How to succeed in a 1-in-10 world

In this post, I explained why I prefer business managers with a ‘1-in-10 innovation mindset’ over those with a linear innovation mindset.

Having the right innovation mindset is just the first step. Managers must also have strategies that translate that mindset into actions that result in growth. Asking about such strategies is fair game in an interview.

Another concept Adams introduces in his book, How To Fail at Everything and Still Win Big, is to favor systems over goals for everything in life like diet, exercise, investing and innovation.

For example, a good retirement investing system is to automatically invest 15% of your income. That beats a goal of, “I want to save $1 million for retirement.”

That can be applied to everything. Feel like you are stuck in a rut with the restaurants that you frequent?

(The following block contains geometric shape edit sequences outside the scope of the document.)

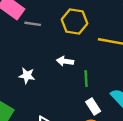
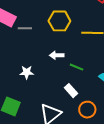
green line: (86, 79) -> (77, 67), turned -56
white rectangle: (93, 107) -> (71, 91), moved

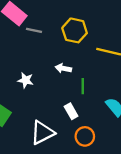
green line: (77, 67) -> (83, 86), turned 56

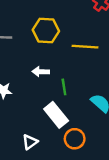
white rectangle: (71, 111) -> (56, 115), size x1.5
white triangle: (42, 133) -> (30, 142), size x0.6

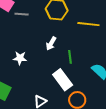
white arrow: (41, 72) -> (51, 44), turned -64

Make a system where you try one new restaurant per month. In a few short months, you are likely to discover new places to add to your rotation.

Innovation strategies in 1-in-10 world

The Bain & Co article I linked to in the original post, Navigating the Route to Innovation, offers some clues. Companies with more avenues for innovation grow more.

Ironically, the title of that article brings to mind the linear innovation mindset, as managers with that mindset tend to think of themselves as Clark Griswold plotting his family’s route to Wally World, in the movie Vacation.

But, the content implies a 1-in-10 mindset. In the following chart, from the article, it shows the percentage of experienced and new innovators that use various forms of innovation, with the experienced innovators having superior growth.

It’s clear that experienced innovators use more avenues to innovation and are much more active in incubators, ecosystem partnerships, grassroots innovation, venture capital, joint venture and accelerators than new innovators.

When interviewing business managers, I’d be looking for them to demonstrate their 1-in-10 mindset and that means building systems that increase their trial base of innovation and rely less on them for their ‘strategic visions’.

One way is to have multiple avenues for innovation, like the companies in Bain & Co’s article.

But, there are many more.

A long time ago, 3M famously gave their employees the freedom to pursue side projects and their hunches on company time, that resulted in successful products like Post-It notes. That’s grassroots and that’s a system.

Harvesting natural experiments is another way. I’m struck by how many people don’t notice the giant laboratory of variation that are naturally built into their businesses. Too often, they try to stamp out that variation, even when it doesn’t make sense, just because.

Often hidden in this variation are silver mines on ways to improve the business. They may not be gold mines that produce exponential growth for the firm, but can be filled with actions that make steady improvemenst that evolve the company in relevant directions.

I worked in HQ of one national chain where I rolled out a few of these ‘silver mines’. I mined them from the variation in field. When I visited the field, I often heard I was different than others from HQ. “They come out and tell us what to do. You ask questions.’

Others from HQ mistakenly believed that HQ’s plans were right (even the unproven sound-good edicts from executives) and felt the need to drive those plans into the field operations for consistency.

I often visited areas that were particularly good or bad at something. I visited to see if I could discover why and I often did. That system gave me a steady stream of ideas for tweaks I could make to systems and training within my control and even some things outside of my control. A couple resulted in successful national marketing programs, for example, even though I wasn’t a marketing person.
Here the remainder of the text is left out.